## WORK ITEM
What is needed is an exact copy of the entries below, with the pictures left out.

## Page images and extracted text
--- START ---
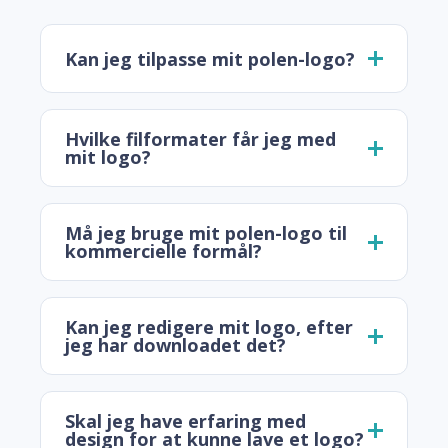
Kan jeg tilpasse mit polen-logo?
Hvilke filformater får jeg med
mit logo?
Må jeg bruge mit polen-logo til
kommercielle formål?
Kan jeg redigere mit logo, efter
jeg har downloadet det?
Skal jeg have erfaring med
design for at kunne lave et logo?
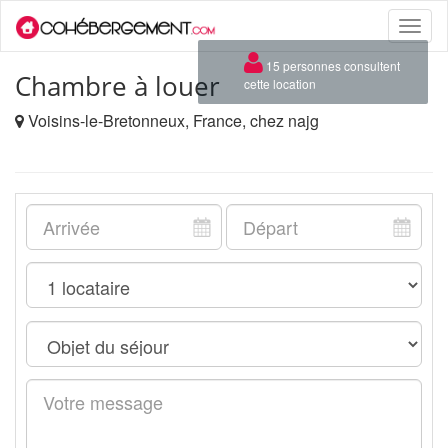
Toggle
naviga
×
15 personnes consultent
Chambre à louer
cette location
Voisins-le-Bretonneux, France, chez najg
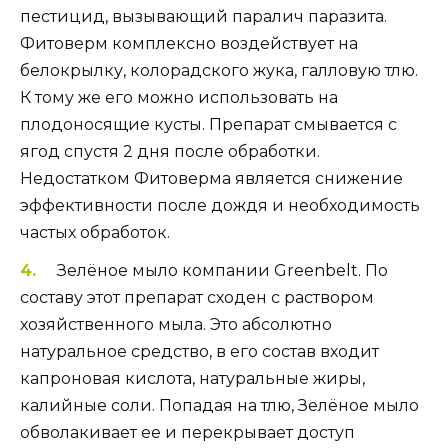
пестицид, вызывающий паралич паразита.
Фитоверм комплексно воздействует на
белокрылку, колорадского жука, галловую тлю.
К тому же его можно использовать на
плодоносящие кусты. Препарат смывается с
ягод спустя 2 дня после обработки.
Недостатком Фитоверма является снижение
эффективности после дождя и необходимость
частых обработок.
Зелёное мыло компании Greenbelt. По
составу этот препарат сходен с раствором
хозяйственного мыла. Это абсолютно
натуральное средство, в его состав входит
капроновая кислота, натуральные жиры,
калийные соли. Попадая на тлю, Зелёное мыло
обволакивает ее и перекрывает доступ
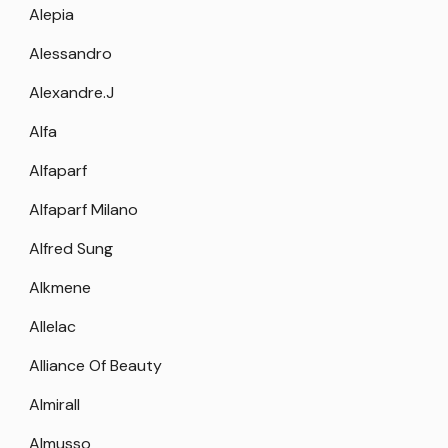
Alepia
Alessandro
Alexandre.J
Alfa
Alfaparf
Alfaparf Milano
Alfred Sung
Alkmene
Allelac
Alliance Of Beauty
Almirall
Almusso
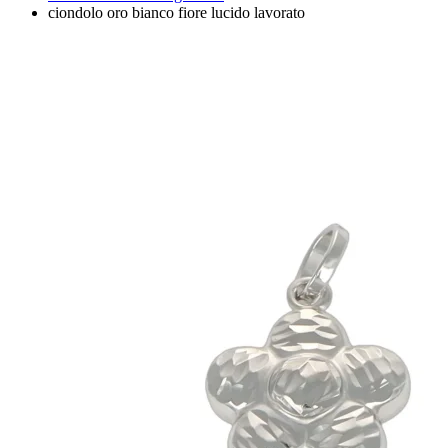
ciondolo oro bianco fiore lucido lavorato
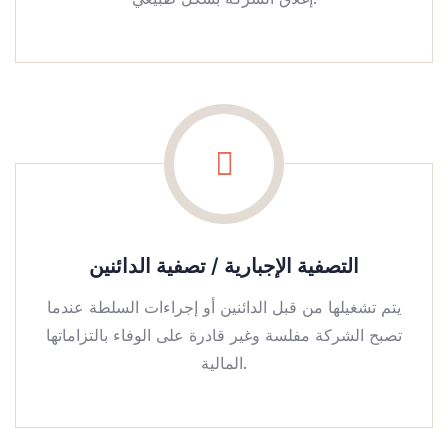
التصفية الإجبارية / تصفية الدائنين
يتم تشغيلها من قبل الدائنين أو إجراءات السلطة عندما
تصبح الشركة مفلسة وغير قادرة على الوفاء بالتزاماتها
المالية.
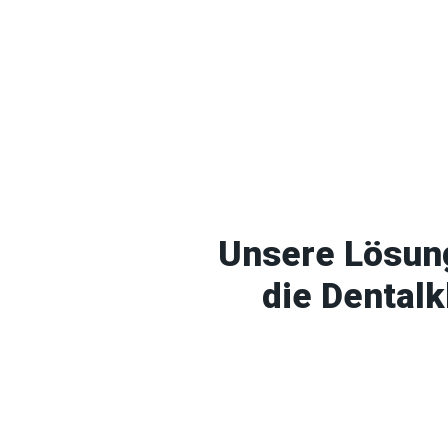
Unsere Lösun
die Dentalk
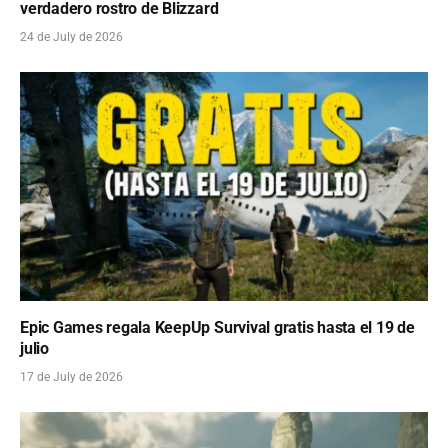
verdadero rostro de Blizzard
24 de July de 2026
Epic Games regala KeepUp Survival gratis hasta el 19 de
julio
17 de July de 2026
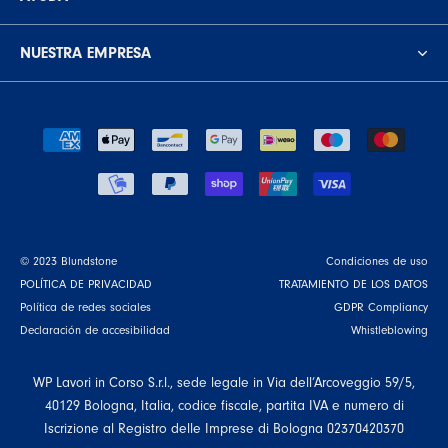
NUESTRA EMPRESA
© 2023 Blundstone
Condiciones de uso
POLÍTICA DE PRIVACIDAD
TRATAMIENTO DE LOS DATOS
Política de redes sociales
GDPR Compliancy
Declaración de accesibilidad
Whistleblowing
WP Lavori in Corso S.r.l., sede legale in Via dell’Arcoveggio 59/5,
40129 Bologna, Italia, codice fiscale, partita IVA e numero di
Iscrizione al Registro delle Imprese di Bologna 02370420370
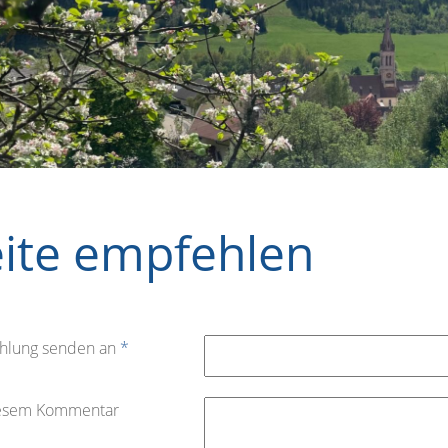
eite empfehlen
hlung senden an
*
iesem Kommentar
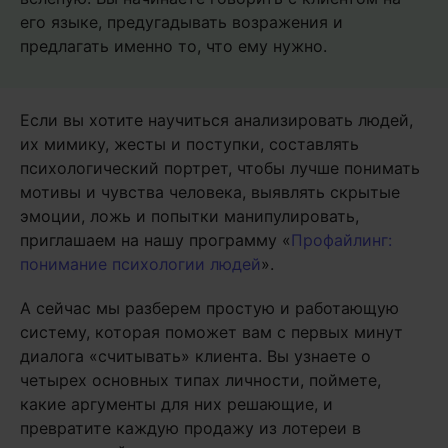
его языке, предугадывать возражения и
предлагать именно то, что ему нужно.
Если вы хотите научиться анализировать людей,
их мимику, жесты и поступки, составлять
психологический портрет, чтобы лучше понимать
мотивы и чувства человека, выявлять скрытые
эмоции, ложь и попытки манипулировать,
приглашаем на нашу программу «
Профайлинг:
понимание психологии людей
».
А сейчас мы разберем простую и работающую
систему, которая поможет вам с первых минут
диалога «считывать» клиента. Вы узнаете о
четырех основных типах личности, поймете,
какие аргументы для них решающие, и
превратите каждую продажу из лотереи в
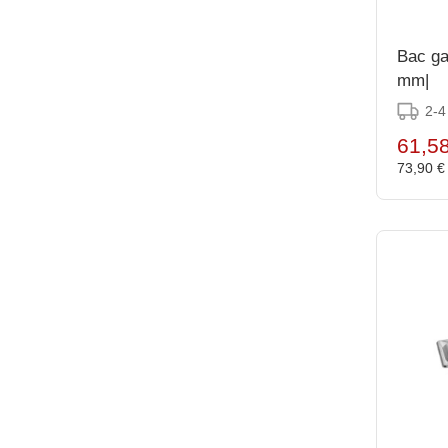
Bac ga
mm|
2-4
61,5
73,90 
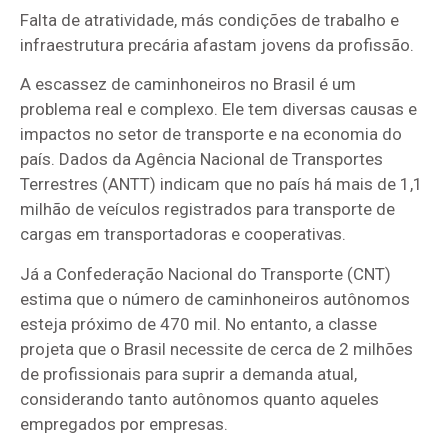
Falta de atratividade, más condições de trabalho e
infraestrutura precária afastam jovens da profissão.
A escassez de caminhoneiros no Brasil é um
problema real e complexo. Ele tem diversas causas e
impactos no setor de transporte e na economia do
país. Dados da Agência Nacional de Transportes
Terrestres (ANTT) indicam que no país há mais de 1,1
milhão de veículos registrados para transporte de
cargas em transportadoras e cooperativas.
Já a Confederação Nacional do Transporte (CNT)
estima que o número de caminhoneiros autônomos
esteja próximo de 470 mil. No entanto, a classe
projeta que o Brasil necessite de cerca de 2 milhões
de profissionais para suprir a demanda atual,
considerando tanto autônomos quanto aqueles
empregados por empresas.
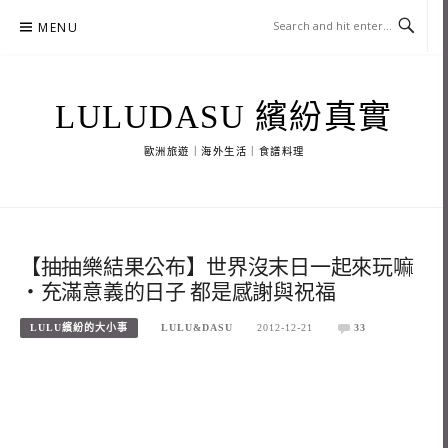
Skip
MENU
to
content
LULUDASU 繽紛真實
歐洲旅遊｜海外生活｜食譜料理
【抽抽樂結果公布】世界沒末日一起來玩嘛
‧充滿意義的日子 都是感謝與祝福
LULU繽紛的大小事
LULU&DASU
2012-12-21
33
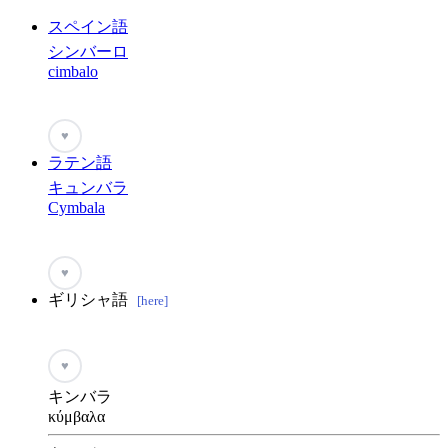
スペイン語
シンバーロ
cimbalo
♥
ラテン語
キュンバラ
Cymbala
♥
ギリシャ語
[here]
♥
キンバラ
κύμβαλα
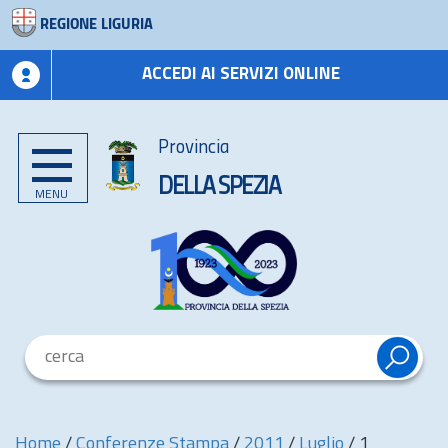
REGIONE LIGURIA
ACCEDI AI SERVIZI ONLINE
Provincia
DELLA SPEZIA
MENU
Home
/
Conferenze Stampa
/
2011
/
Luglio
/
1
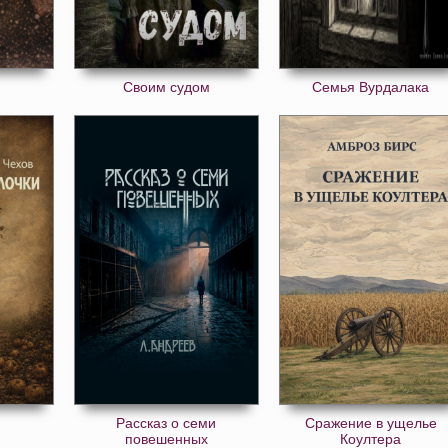
Своим судом
Семья Вурдалака
Рассказ о семи
Сражение в ущелье
повешенных
Коултера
--- END ---
## SOLUTION TO THIS TASK
Kan jeg tilpasse mit polen-logo?
Hvilke filformater får jeg med
mit logo?
Må jeg bruge mit polen-logo til
kommercielle formål?
Kan jeg redigere mit logo, efter
jeg har downloadet det?
Skal jeg have erfaring med
design for at kunne lave et logo?
Toggle
naviga
×
15 personnes consultent
Chambre à louer
cette location
Voisins-le-Bretonneux, France, chez najg
пестицид, вызывающий паралич паразита.
Фитоверм комплексно воздействует на
белокрылку, колорадского жука, галловую тлю.
К тому же его можно использовать на
плодоносящие кусты. Препарат смывается с
ягод спустя 2 дня после обработки.
Недостатком Фитоверма является снижение
эффективности после дождя и необходимость
частых обработок.
Зелёное мыло компании Greenbelt. По
составу этот препарат сходен с раствором
хозяйственного мыла. Это абсолютно
натуральное средство, в его состав входит
капроновая кислота, натуральные жиры,
калийные соли. Попадая на тлю, Зелёное мыло
обволакивает ее и перекрывает доступ
Alepia
Alessandro
Alexandre.J
Alfa
Alfaparf
Alfaparf Milano
Alfred Sung
Alkmene
Allelac
Alliance Of Beauty
Almirall
Almusso
ciondolo oro bianco fiore lucido lavorato
التصفية الإجبارية / تصفية الدائنين
يتم تشغيلها من قبل الدائنين أو إجراءات السلطة عندما
تصبح الشركة مفلسة وغير قادرة على الوفاء بالتزاماتها
المالية.
Unsere Lösun
die Dentalk
verdadero rostro de Blizzard
24 de July de 2026
Epic Games regala KeepUp Survival gratis hasta el 19 de
julio
17 de July de 2026
NUESTRA EMPRESA
© 2023 Blundstone
Condiciones de uso
POLÍTICA DE PRIVACIDAD
TRATAMIENTO DE LOS DATOS
Política de redes sociales
GDPR Compliancy
Declaración de accesibilidad
Whistleblowing
WP Lavori in Corso S.r.l., sede legale in Via dell’Arcoveggio 59/5,
40129 Bologna, Italia, codice fiscale, partita IVA e numero di
Iscrizione al Registro delle Imprese di Bologna 02370420370
eite empfehlen
hlung senden an
*
iesem Kommentar
его языке, предугадывать возражения и
предлагать именно то, что ему нужно.
Если вы хотите научиться анализировать людей,
их мимику, жесты и поступки, составлять
психологический портрет, чтобы лучше понимать
мотивы и чувства человека, выявлять скрытые
эмоции, ложь и попытки манипулировать,
приглашаем на нашу программу «
Профайлинг:
понимание психологии людей
».
А сейчас мы разберем простую и работающую
систему, которая поможет вам с первых минут
диалога «считывать» клиента. Вы узнаете о
четырех основных типах личности, поймете,
какие аргументы для них решающие, и
превратите каждую продажу из лотереи в
Bac ga
mm|
2-4
61,5
73,90 
Falta de atratividade, más condições de trabalho e
infraestrutura precária afastam jovens da profissão.
A escassez de caminhoneiros no Brasil é um
problema real e complexo. Ele tem diversas causas e
impactos no setor de transporte e na economia do
país. Dados da Agência Nacional de Transportes
Terrestres (ANTT) indicam que no país há mais de 1,1
milhão de veículos registrados para transporte de
cargas em transportadoras e cooperativas.
Já a Confederação Nacional do Transporte (CNT)
estima que o número de caminhoneiros autônomos
esteja próximo de 470 mil. No entanto, a classe
projeta que o Brasil necessite de cerca de 2 milhões
de profissionais para suprir a demanda atual,
considerando tanto autônomos quanto aqueles
empregados por empresas.
Skip
MENU
to
content
LULUDASU 繽紛真實
歐洲旅遊｜海外生活｜食譜料理
【抽抽樂結果公布】世界沒末日一起來玩嘛
‧充滿意義的日子 都是感謝與祝福
LULU繽紛的大小事
LULU&DASU
2012-12-21
33
スペイン語
シンバーロ
cimbalo
♥
ラテン語
キュンバラ
Cymbala
♥
ギリシャ語
[here]
♥
キンバラ
κύμβαλα
REGIONE LIGURIA
ACCEDI AI SERVIZI ONLINE
Provincia
DELLA SPEZIA
MENU
Home
/
Conferenze Stampa
/
2011
/
Luglio
/
1
Своим судом
Семья Вурдалака
Рассказ о семи
Сражение в ущелье
повешенных
Коултера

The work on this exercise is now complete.